## AVAILABLE RECORDS
________

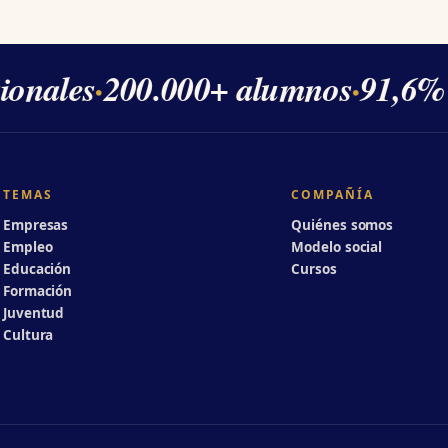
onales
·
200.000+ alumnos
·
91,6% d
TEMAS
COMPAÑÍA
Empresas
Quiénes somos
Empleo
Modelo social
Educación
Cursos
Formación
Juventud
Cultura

________

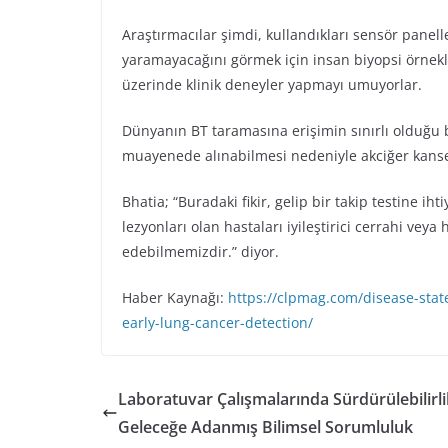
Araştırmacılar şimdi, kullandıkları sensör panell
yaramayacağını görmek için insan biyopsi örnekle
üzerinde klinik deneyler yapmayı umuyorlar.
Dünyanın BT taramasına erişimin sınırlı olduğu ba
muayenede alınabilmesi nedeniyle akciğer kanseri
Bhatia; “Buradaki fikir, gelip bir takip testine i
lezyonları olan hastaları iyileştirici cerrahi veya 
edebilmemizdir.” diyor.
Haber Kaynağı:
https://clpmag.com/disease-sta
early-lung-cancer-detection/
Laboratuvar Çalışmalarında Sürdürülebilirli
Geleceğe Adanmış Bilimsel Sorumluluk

________

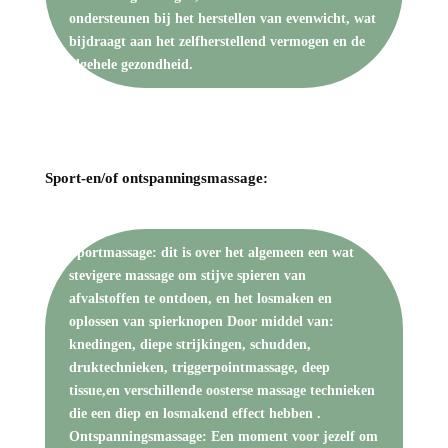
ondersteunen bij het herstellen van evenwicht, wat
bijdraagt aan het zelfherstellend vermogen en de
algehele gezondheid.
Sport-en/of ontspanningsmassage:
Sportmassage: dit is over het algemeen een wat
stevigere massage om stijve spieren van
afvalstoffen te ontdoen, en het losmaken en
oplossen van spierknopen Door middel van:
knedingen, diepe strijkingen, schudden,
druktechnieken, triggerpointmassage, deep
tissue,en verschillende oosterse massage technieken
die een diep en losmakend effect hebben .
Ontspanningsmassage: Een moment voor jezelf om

________

## TASK STATEMENT
What you return must be an exact retyping of the lines above starting at the line with "afvalstoffen te ontdoen, en het losmaken en" and ending at the line with "Ontspanningsmassage: Een moment", and nothing besides.

## FINISHED EXERCISE
afvalstoffen te ontdoen, en het losmaken en
oplossen van spierknopen Door middel van:
knedingen, diepe strijkingen, schudden,
druktechnieken, triggerpointmassage, deep
tissue,en verschillende oosterse massage technieken
die een diep en losmakend effect hebben .
Ontspanningsmassage: Een moment voor jezelf om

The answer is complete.